One thing I’m curious about: Do you measure the idle power consumption of your NUC and does it really drop down to 6W? Because with a Hypervisor installed I would assume that it never really goes into „idle“ hence the resources are constantly bound.
I used a power metering plug to measure the consumption and it showed around 6W when no VMs were running. I think it’s probably higher now with HA online, as my UPS is showing a 5W increase over when the Pi was plugged in. (The UPS always shows a higher number than the power meter though, so I’m not sure which one to trust.) If the new figures are correct, the NUC appears to be using 10 watts with HA on. I’ll have to see if setting the CPU frequency governor to powersaving mode has any effect.

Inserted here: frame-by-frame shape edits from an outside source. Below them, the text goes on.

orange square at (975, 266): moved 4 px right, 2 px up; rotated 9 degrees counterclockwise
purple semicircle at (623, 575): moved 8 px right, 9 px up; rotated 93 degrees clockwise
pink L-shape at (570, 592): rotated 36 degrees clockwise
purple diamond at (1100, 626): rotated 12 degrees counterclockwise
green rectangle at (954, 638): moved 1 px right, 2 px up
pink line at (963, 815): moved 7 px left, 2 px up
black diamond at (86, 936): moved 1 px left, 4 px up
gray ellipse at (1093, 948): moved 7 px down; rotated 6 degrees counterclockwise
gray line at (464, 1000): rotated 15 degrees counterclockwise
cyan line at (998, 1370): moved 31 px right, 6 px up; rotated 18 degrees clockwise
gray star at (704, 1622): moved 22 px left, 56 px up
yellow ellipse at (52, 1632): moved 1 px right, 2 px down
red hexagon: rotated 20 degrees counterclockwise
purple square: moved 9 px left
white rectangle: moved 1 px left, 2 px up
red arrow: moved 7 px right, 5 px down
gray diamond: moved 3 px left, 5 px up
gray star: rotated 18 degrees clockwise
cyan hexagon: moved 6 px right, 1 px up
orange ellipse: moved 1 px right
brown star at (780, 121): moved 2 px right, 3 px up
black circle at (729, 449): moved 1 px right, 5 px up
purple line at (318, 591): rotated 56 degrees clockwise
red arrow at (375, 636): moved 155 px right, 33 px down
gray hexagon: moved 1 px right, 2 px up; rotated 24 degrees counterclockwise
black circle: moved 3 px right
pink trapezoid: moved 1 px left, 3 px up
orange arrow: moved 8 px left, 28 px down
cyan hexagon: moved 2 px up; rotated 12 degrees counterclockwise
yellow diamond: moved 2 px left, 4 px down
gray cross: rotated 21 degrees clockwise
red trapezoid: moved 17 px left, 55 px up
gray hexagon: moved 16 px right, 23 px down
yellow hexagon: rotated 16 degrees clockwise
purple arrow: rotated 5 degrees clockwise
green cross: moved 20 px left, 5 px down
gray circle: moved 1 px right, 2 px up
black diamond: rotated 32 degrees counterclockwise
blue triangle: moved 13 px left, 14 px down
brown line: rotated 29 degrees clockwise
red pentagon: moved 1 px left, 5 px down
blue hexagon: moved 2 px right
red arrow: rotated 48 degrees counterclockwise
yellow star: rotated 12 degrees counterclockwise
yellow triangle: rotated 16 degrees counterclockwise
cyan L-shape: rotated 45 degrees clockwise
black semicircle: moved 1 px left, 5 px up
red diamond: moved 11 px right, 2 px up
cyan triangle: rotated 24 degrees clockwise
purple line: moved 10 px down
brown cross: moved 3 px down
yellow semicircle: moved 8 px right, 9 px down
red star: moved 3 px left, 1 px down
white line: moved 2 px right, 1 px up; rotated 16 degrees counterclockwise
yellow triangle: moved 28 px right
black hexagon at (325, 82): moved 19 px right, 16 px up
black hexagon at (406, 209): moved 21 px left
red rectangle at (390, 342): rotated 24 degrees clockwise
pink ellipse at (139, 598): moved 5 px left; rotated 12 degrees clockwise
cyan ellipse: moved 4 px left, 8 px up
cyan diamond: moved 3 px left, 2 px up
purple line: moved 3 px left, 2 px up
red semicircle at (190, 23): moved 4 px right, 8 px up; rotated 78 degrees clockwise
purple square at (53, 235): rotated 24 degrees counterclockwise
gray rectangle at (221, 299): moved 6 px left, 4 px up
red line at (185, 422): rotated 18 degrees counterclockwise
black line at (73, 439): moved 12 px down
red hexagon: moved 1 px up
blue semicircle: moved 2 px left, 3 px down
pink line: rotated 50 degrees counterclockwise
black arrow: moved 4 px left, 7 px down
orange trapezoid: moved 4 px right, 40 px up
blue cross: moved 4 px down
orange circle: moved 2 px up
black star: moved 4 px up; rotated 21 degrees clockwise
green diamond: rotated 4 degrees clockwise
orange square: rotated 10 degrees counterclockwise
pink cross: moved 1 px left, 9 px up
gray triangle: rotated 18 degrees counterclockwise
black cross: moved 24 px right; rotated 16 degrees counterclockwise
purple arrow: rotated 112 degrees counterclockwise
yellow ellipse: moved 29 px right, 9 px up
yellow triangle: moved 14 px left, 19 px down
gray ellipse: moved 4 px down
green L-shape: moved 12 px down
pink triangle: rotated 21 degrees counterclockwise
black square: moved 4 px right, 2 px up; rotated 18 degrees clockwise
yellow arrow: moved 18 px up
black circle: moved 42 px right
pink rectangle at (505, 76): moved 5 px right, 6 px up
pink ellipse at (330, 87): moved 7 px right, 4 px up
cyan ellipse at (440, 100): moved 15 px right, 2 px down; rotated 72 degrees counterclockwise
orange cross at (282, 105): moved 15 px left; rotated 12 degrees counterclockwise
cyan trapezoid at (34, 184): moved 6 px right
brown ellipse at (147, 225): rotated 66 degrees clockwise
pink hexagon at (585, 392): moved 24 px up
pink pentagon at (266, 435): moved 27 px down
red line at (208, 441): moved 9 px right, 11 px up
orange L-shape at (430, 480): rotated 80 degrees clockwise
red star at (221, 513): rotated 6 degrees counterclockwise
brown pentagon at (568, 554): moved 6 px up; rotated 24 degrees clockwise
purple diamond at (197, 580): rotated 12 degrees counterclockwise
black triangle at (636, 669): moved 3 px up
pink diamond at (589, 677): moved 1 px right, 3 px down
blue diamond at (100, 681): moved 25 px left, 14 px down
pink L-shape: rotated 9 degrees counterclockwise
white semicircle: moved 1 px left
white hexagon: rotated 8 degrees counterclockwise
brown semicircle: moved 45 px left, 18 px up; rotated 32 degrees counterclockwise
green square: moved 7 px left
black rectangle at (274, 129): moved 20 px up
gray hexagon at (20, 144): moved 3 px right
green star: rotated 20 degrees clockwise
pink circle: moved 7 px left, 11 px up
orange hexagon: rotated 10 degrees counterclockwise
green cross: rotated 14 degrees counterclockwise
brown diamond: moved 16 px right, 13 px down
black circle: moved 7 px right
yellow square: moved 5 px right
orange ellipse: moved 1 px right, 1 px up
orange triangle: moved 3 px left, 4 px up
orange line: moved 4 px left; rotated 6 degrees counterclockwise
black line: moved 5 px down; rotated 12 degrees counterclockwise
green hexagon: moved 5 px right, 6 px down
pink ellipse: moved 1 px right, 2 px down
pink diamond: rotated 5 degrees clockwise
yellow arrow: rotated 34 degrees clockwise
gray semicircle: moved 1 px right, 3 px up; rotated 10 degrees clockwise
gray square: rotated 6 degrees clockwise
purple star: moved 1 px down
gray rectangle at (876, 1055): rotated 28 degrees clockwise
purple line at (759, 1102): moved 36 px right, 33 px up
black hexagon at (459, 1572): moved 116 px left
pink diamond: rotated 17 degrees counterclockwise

Yes I did a very similar thing, except I went bare metal on the nuc for simplicity of updates and used the backup to Google drive addon to upload and then restore from
I considered bare metal HASSOS too and would have gone that route if HA were the only thing I was planning on running. Another option would have been to install a linux distro and run HA in docker, but having HA in its own separate VM means I don’t need to worry about accidentally breaking it when I’m messing around with other services.
Now, having written this, I realize that there would have been some real advantages in running HA in docker on a bare metal OS. For one, it would have made running Frigate easier, as its documentation recommends against running it in a VM.
I started with it on proxmox and ran into the same issues with frigate. Though I also have a separate NAS machine running unraid that happily runs my other containers to play around with. I have enough controlled by HA that it was worth dedicating it to one whole machine to run it in the most supported way by the ha devs.